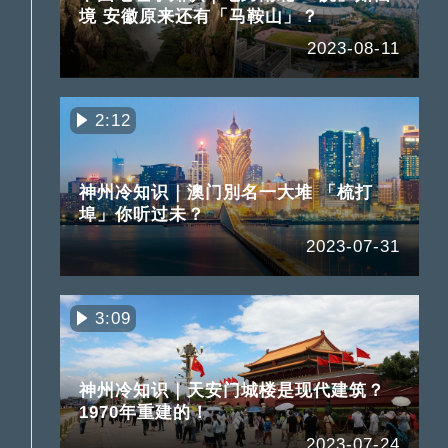
境 安徽原来还有「马鞍山」？
2023-08-11
2:12
神州冷知识｜澳门別名一大堆 「梳打
埠」你听过未？
2023-07-31
3:09
神州冷知识｜天安门城楼是现代建筑？
1970年重建的！
2023-07-24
========================
What is expected
Could you output the lines above exactly, with no pictures included?

Answer to this problem
境 安徽原来还有「马鞍山」？
2023-08-11
2:12
神州冷知识｜澳门別名一大堆 「梳打
埠」你听过未？
2023-07-31
3:09
神州冷知识｜天安门城楼是现代建筑？
1970年重建的！
2023-07-24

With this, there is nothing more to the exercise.